Modulus Datapipes

class modulus.datapipes.benchmarks.darcy.Darcy2D(resolution: int = 256, batch_size: int = 64, nr_permeability_freq: int = 5, max_permeability: float = 2.0, min_permeability: float = 0.5, max_iterations: int = 30000, convergence_threshold: float = 1e-06, iterations_per_convergence_check: int = 1000, nr_multigrids: int = 4, normaliser: Optional[Dict[str, Tuple[float, float]]] = None, device: Union[str, device] = 'cuda')[source]

Bases: Datapipe

2D Darcy flow benchmark problem datapipe.

This datapipe continuously generates solutions to the 2D Darcy equation with variable permeability. All samples are generated on the fly and is meant to be a benchmark problem for testing data driven models. Permeability is drawn from a random Fourier series and threshold it to give a piecewise constant function. The solution is obtained using a GPU enabled multi-grid Jacobi iterative method.

Parameters
  • resolution (int, optional) – Resolution to run simulation at, by default 256

  • batch_size (int, optional) – Batch size of simulations, by default 64

  • nr_permeability_freq (int, optional) – Number of frequencies to use for generating random permeability. Higher values will give higher freq permeability fields., by default 5

  • max_permeability (float, optional) – Max permeability, by default 2.0

  • min_permeability (float, optional) – Min permeability, by default 0.5

  • max_iterations (int, optional) – Maximum iterations to use for each multi-grid, by default 30000

  • convergence_threshold (float, optional) – Solver L-Infinity convergence threshold, by default 1e-6

  • iterations_per_convergence_check (int, optional) – Number of Jacobi iterations to run before checking convergence, by default 1000

  • nr_multigrids (int, optional) – Number of multi-grid levels, by default 4

  • normaliser (Union[Dict[str, Tuple[float, float]], None], optional) – Dictionary with keys permeability and darcy. The values for these keys are two floats corresponding to mean and std (mean, std).

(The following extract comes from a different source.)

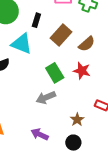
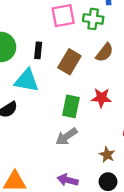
brown semicircle: (87, 44) -> (105, 52), moved
green rectangle: (55, 73) -> (71, 106), turned 54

  • device (Union[str, torch.device], optional) – Device for datapipe to run place data on, by default “cuda”

Raises

ValueError – Incompatable multi-grid and resolution settings

generate_batch() → None[source]

Solve for new batch of simulations

initialize_batch() → None[source]

Initializes arrays for new batch of simulations

class modulus.datapipes.benchmarks.darcy.MetaData(name: str = 'Darcy2D', auto_device: bool = True, cuda_graphs: bool = True, ddp_sharding: bool = False)[source]

Bases: DatapipeMetaData

class modulus.datapipes.benchmarks.kelvin_helmholtz.KelvinHelmholtz2D(resolution: int = 512, batch_size: int = 16, seq_length: int = 8, nr_perturbation_freq: int = 5, perturbation_range: float = 0.1, nr_snapshots: int = 256, iteration_per_snapshot: int = 32, gamma: float = 1.6666666666666667, normaliser: Optional[Dict[str, Tuple[float, float]]] = None, device: Union[str, device] = 'cuda')[source]

Bases: Datapipe

Kelvin-Helmholtz instability benchmark problem datapipe.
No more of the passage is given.